Coming for the Real You.

I'm hoping to share thoughts, fun and insightful information and aha moments with all to better serve ourselves and the universe.

My background is that of Executive Secretary for the local Electric company (11 years).

Certified Personal Trainer (since 1991) and Fitness Consultant for my own company, Beachin Bodies (6 years) and certified in Reiki and Nutrition with training in Cranial Sacral work, Tai Chi, and Meditation. Certified as a Professional Life Coach (2015); Minister at Universal Life Church (2016);

and, possibly, most important,

my own journey through illness and avenues, roads and roadblocks that I have taken to find the real me. (35 plus years).

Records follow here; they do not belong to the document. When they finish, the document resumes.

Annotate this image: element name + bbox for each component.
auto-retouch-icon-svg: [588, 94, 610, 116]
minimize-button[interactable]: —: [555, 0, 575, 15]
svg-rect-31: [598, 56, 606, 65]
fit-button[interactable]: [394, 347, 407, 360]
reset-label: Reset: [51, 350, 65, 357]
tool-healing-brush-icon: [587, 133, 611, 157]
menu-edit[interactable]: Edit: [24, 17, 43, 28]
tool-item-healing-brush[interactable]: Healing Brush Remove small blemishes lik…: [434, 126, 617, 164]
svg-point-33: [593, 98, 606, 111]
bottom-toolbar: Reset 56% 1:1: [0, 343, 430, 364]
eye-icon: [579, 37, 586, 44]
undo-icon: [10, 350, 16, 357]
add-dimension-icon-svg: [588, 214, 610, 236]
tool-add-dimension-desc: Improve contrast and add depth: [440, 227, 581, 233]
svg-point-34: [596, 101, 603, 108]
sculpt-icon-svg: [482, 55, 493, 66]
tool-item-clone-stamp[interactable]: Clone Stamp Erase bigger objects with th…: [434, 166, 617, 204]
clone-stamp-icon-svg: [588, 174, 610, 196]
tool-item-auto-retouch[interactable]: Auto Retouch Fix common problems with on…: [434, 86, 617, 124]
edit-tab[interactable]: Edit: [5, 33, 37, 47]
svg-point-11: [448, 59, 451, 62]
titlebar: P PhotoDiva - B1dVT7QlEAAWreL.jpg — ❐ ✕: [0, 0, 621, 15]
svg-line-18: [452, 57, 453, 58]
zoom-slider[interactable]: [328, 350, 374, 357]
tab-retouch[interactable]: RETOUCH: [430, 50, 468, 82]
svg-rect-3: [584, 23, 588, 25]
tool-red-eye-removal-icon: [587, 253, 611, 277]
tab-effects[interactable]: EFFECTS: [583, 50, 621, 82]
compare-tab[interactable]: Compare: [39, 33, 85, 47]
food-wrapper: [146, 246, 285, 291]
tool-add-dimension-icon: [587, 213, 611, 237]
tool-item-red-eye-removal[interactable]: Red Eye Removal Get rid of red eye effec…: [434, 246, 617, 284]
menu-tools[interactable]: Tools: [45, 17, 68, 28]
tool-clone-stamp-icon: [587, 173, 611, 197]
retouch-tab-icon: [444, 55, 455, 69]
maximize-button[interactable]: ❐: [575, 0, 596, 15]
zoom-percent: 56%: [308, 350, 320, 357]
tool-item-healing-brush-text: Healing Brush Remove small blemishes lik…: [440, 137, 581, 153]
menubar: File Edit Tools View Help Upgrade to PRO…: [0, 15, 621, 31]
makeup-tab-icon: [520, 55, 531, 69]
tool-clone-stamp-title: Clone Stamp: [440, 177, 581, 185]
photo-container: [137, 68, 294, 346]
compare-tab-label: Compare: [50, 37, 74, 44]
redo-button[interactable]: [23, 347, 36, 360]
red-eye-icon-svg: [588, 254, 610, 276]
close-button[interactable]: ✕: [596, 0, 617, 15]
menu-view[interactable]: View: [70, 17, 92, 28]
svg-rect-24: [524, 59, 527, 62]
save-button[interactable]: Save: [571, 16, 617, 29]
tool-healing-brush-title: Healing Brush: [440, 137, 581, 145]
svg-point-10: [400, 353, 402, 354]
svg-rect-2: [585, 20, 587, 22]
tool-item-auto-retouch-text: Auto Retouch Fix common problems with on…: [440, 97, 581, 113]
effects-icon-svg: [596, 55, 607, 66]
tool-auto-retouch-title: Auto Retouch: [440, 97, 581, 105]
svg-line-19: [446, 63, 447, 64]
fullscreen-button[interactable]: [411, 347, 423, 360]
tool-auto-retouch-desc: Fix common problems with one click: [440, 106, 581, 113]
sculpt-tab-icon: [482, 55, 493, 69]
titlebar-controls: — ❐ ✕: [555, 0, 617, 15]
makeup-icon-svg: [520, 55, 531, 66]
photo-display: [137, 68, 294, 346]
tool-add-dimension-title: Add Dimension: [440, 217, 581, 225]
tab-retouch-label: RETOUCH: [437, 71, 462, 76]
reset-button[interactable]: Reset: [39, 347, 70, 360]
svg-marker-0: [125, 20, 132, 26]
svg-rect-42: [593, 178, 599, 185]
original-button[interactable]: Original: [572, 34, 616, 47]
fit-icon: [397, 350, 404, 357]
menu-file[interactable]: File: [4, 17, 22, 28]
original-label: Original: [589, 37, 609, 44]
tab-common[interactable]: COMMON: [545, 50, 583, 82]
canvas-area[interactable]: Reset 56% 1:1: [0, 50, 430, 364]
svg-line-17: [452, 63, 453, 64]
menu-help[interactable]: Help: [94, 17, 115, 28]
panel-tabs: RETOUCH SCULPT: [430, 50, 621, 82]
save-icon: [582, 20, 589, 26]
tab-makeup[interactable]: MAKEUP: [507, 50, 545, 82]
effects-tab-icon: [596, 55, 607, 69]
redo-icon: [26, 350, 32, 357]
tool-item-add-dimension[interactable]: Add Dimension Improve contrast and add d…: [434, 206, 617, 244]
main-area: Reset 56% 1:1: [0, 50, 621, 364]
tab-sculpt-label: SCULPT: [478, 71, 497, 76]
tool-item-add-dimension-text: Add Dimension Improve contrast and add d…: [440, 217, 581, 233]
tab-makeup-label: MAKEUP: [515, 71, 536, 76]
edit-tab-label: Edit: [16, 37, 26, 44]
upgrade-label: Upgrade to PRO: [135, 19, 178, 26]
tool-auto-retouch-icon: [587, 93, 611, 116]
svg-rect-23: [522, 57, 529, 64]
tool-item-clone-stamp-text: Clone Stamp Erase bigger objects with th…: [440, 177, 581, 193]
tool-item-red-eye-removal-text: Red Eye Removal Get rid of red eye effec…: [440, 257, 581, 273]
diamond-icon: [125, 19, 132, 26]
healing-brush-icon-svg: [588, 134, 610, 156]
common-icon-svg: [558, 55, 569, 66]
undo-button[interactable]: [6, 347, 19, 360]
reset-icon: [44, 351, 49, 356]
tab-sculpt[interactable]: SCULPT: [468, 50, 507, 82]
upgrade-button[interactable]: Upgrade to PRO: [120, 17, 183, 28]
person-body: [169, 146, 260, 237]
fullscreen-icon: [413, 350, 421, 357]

The me that I was born as. The me that is the all-knowing. I believe the search is endless and we are here to learn and to love and to share it all.










Monday, September 30, 2013

Not as Easy

I am finding it harder to know easily what to write and/or say.  I hesitate to start typing here in this moment.

I have the bird out of its cage on the small back enclosed patio.  She is a very happy bird.  My dogs are not so happy.  My one girl sits and cries wanting to go 'visit' with Sunshine the bird.

The other one is a little 'dense' and not as concerned by the bird flying around happily.

The sun is shining; it is not as humid and the sun is hot and the breeze is breathable. 

I wait for my daughter to come to go to the gym.  I'm feeling a bit weak and dizzy; lightheaded even.  I will go to the gym with the goal to start slow and see where I end up.  I drank some Gatorade because my resting pulse was lower this morning than usual and it is already pretty low.  

I believe it's all the change in me and around me.  I am a bit overwhelmed and unable to take it all in and unable to feel completely safe and/or trusting the process of life easily just now.

There is a huge part of me that does trust life and myself to be ok forever.   Yet, there are some cells of my body that still want to mess with me and keep me where I am.  Some would say it is the ego.  Some would be right, most likely.

I am not speaking my truth and I cannot seem to stop it from coming forward and sharing it.  While this is what I wanted, I did not realize I would then have to learn more by way of handling, sharing, and continuing on in this truth.

Woo Hoo.... more 'enlightenment'.   Where are the angels?  Where is the full blown out peace?  Where is the complete ease that enlightenment brings one?  Ha.

I heard it say that to achieve enlightenment, one must be willing to look and act head on to change.

I am changing and I'm still a huge work in progress.   And I go on.

May you allow yourself to evolve through your truth, your own reaction to your truth and staying in truth even as you question it.  Enlighten on!